Comparison of approximations obtained for American-type option pricing with parameters given in Table 6; \(K=10\): (a) GFEM and (b) SUPG-YZ\(\beta\)

Fig. 15
figure 15

European-type call option gamma and delta Greeks obtained with the SUPG-YZ\(\beta\) formulation for parameter set given in: (a) Table 5 and (b) Table 6; \(K=10\) and \(v=0.1\)

6 Conclusions

We have dealt with the pricing of European- and American-type options under Heston’s stochastic volatility model. We have also considered digital options, which fall into the category of exotic options. To this end, we have proposed a SUPG-based stabilized finite element formulation enhanced with a discontinuity-capturing mechanism, called the YZ\(\beta\) technique, for spatial discretization and employed Crank–Nicolson time integration for temporal discretization. Following that, we have evaluated and compared the performances of the proposed method on several benchmark problems existing in the literature, confirming the validity and reliability of the approximations obtained.
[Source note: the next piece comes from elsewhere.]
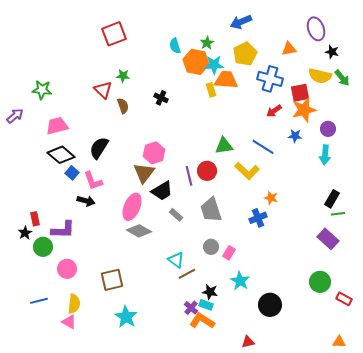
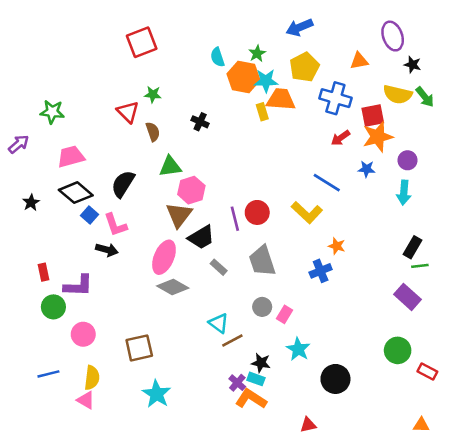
green triangle: (224, 146) -> (170, 166), moved
black star: (25, 233) -> (31, 203), moved

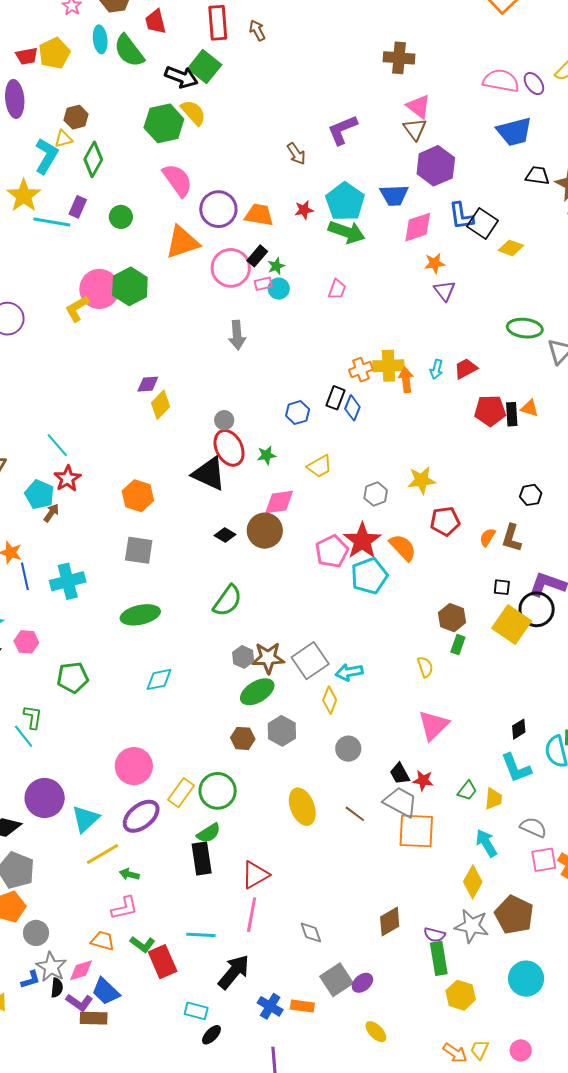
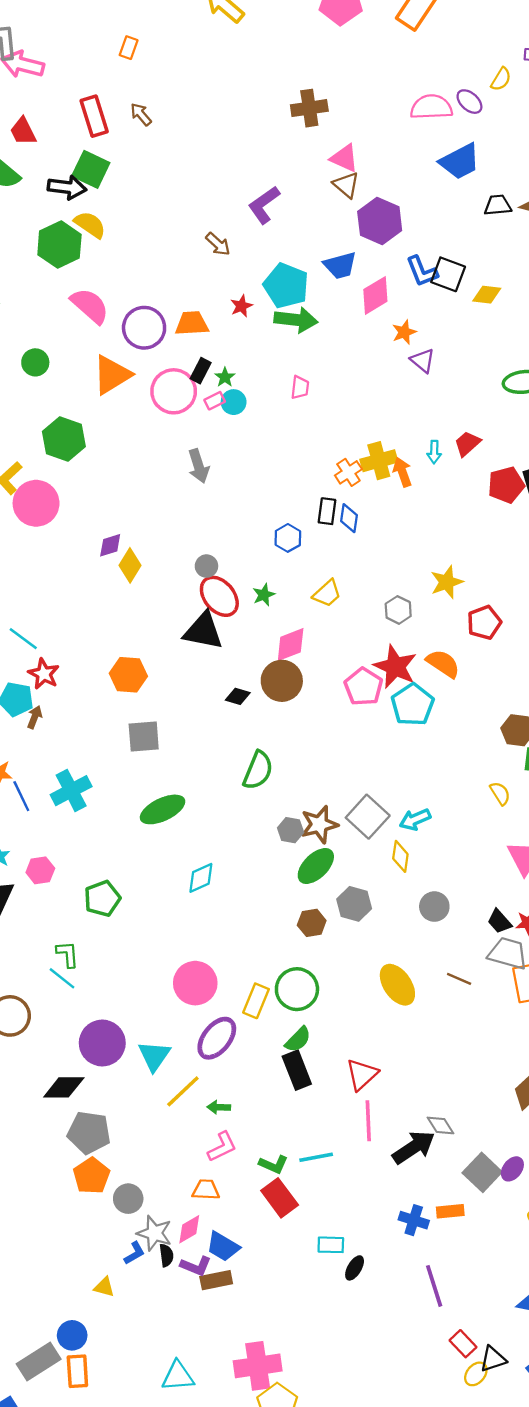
pink circle: (99, 289) -> (36, 503), moved
green L-shape: (142, 944) -> (273, 1164), moved
black arrow: (234, 972) -> (414, 1147), moved, turned 30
The results are also compared with those obtained with the GFEM and SUPG formulations, revealing that the SUPG-YZ\(\beta\) does not introduce excessive numerical dissipation. After each benchmark computation, we have assessed the robustness and efficiency of the proposed formulations for parameter sets created for much more challenging computational conditions as well.

Compared to the GFEM and SUPG, which produced several numerical instabilities, our numerical results show that the SUPG-YZ\(\beta\) formulation produces very good solution profiles with no noticeable oscillations. In addition, we have also demonstrated the effectiveness of the penalty approach we employed for simulating American-type options, both visually and by comparing our results with those reported in the literature.

The accurate and oscillation-free solution profiles obtained with the proposed methods and techniques motivate us to extend this current study to multi-asset stochastic models, which result in higher-dimensional computations.